_PROBLEM TO WORK ON_
Of the records that follow, copy only the lines from the line containing "kullandı, istismar etti, derinleştirdi." to the line containing "Özetle sevgili halkım, ülkemizin", both included, exactly as written.
::: RECORDS SUPPLIED :::
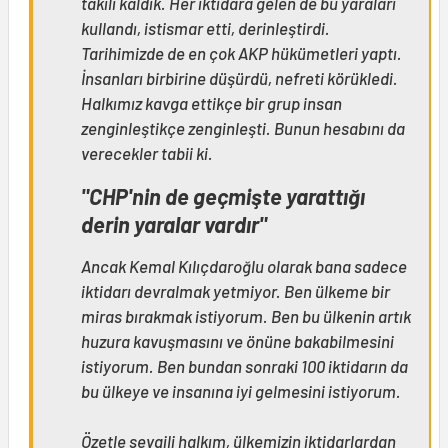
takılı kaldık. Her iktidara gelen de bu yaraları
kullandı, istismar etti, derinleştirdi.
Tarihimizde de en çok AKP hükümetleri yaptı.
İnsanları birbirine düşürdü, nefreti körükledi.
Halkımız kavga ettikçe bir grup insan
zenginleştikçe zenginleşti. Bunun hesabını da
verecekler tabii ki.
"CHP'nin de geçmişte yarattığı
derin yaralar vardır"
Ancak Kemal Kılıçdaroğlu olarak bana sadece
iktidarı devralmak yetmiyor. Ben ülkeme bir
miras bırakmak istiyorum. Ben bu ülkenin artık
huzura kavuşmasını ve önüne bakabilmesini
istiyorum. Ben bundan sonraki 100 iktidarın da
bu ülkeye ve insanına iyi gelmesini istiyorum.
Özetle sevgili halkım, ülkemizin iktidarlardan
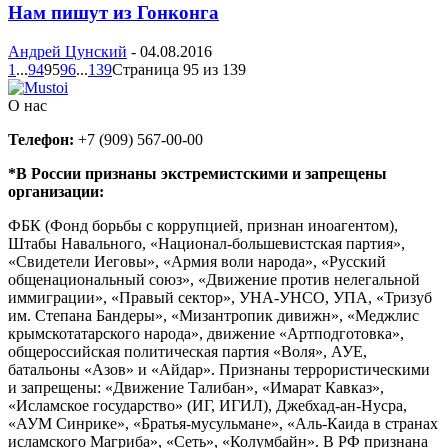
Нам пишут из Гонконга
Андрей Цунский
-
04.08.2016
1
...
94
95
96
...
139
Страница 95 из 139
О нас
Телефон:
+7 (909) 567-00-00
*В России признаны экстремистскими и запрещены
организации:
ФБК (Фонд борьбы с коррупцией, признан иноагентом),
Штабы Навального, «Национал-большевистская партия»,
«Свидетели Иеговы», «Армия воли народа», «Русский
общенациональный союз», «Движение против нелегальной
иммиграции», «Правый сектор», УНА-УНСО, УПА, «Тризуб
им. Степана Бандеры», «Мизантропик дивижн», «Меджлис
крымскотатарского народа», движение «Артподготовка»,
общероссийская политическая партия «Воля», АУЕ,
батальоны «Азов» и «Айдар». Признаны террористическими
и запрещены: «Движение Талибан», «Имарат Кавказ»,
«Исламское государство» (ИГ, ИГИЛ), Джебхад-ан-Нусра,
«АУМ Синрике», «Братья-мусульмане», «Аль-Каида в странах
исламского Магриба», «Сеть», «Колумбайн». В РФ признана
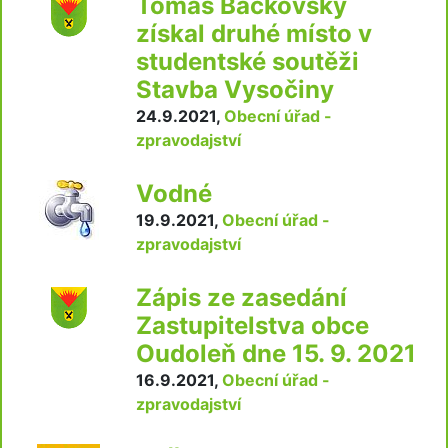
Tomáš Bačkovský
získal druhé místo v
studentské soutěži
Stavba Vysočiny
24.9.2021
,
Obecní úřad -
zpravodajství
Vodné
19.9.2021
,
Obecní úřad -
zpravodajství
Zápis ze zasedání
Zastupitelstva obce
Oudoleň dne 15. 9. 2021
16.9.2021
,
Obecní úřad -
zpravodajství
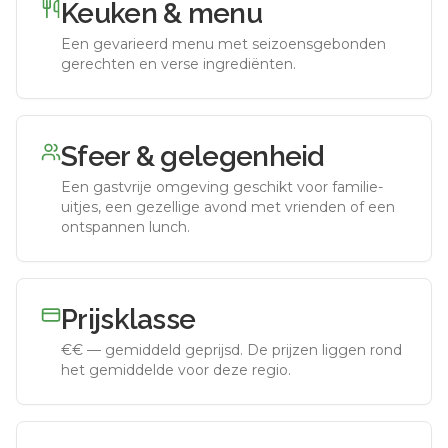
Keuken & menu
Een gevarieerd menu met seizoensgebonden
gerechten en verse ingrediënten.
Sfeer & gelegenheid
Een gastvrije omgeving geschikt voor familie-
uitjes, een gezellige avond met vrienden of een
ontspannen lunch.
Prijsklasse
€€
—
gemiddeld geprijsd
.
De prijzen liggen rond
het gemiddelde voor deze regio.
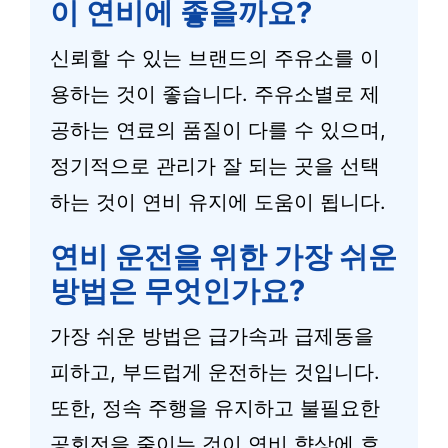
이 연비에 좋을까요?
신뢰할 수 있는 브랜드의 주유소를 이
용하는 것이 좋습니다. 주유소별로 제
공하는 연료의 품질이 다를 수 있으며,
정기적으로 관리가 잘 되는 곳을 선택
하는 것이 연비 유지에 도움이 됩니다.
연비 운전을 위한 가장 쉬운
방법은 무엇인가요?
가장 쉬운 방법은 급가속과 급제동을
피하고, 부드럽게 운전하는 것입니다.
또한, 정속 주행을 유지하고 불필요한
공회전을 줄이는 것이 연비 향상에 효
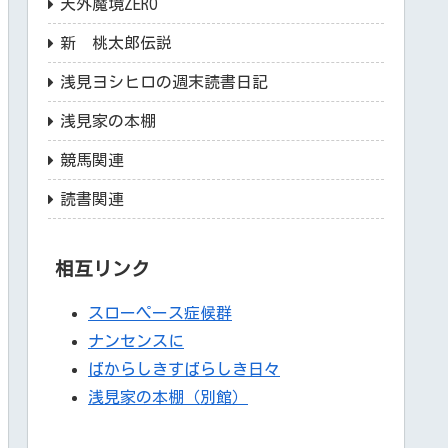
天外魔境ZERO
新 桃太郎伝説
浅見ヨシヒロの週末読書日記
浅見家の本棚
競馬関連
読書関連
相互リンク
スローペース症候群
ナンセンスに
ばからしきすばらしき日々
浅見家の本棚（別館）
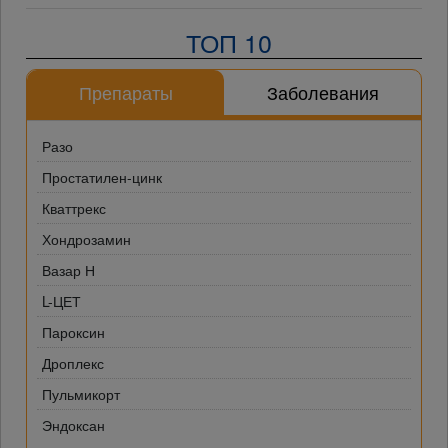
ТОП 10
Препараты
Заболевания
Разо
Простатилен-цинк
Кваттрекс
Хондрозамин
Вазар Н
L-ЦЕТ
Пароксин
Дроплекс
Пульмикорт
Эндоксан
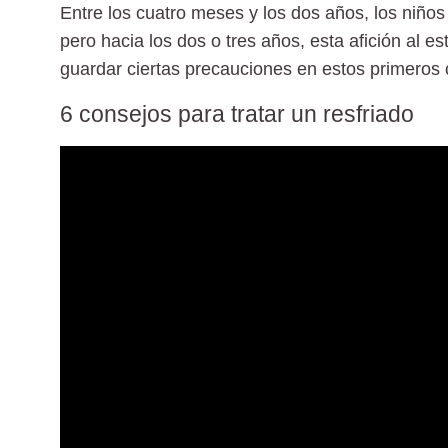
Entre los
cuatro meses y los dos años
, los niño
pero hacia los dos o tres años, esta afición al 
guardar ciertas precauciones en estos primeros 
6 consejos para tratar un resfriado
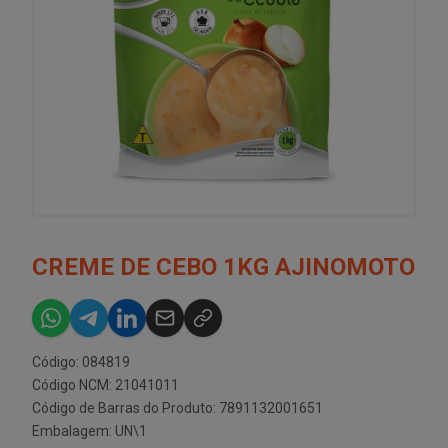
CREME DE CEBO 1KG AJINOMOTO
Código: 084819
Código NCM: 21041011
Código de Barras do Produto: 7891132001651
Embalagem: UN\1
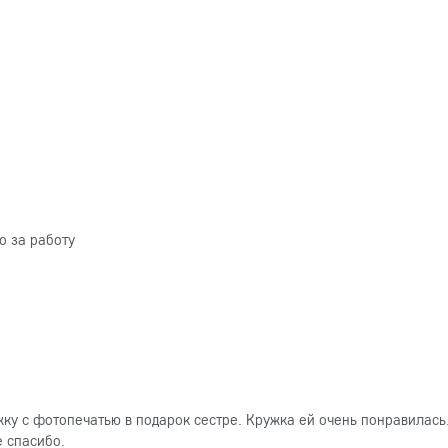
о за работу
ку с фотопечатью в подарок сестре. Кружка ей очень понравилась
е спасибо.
:::
_EXERCISE OUTPUT_
kullandı, istismar etti, derinleştirdi.
Tarihimizde de en çok AKP hükümetleri yaptı.
İnsanları birbirine düşürdü, nefreti körükledi.
Halkımız kavga ettikçe bir grup insan
zenginleştikçe zenginleşti. Bunun hesabını da
verecekler tabii ki.
"CHP'nin de geçmişte yarattığı
derin yaralar vardır"
Ancak Kemal Kılıçdaroğlu olarak bana sadece
iktidarı devralmak yetmiyor. Ben ülkeme bir
miras bırakmak istiyorum. Ben bu ülkenin artık
huzura kavuşmasını ve önüne bakabilmesini
istiyorum. Ben bundan sonraki 100 iktidarın da
bu ülkeye ve insanına iyi gelmesini istiyorum.
Özetle sevgili halkım, ülkemizin iktidarlardan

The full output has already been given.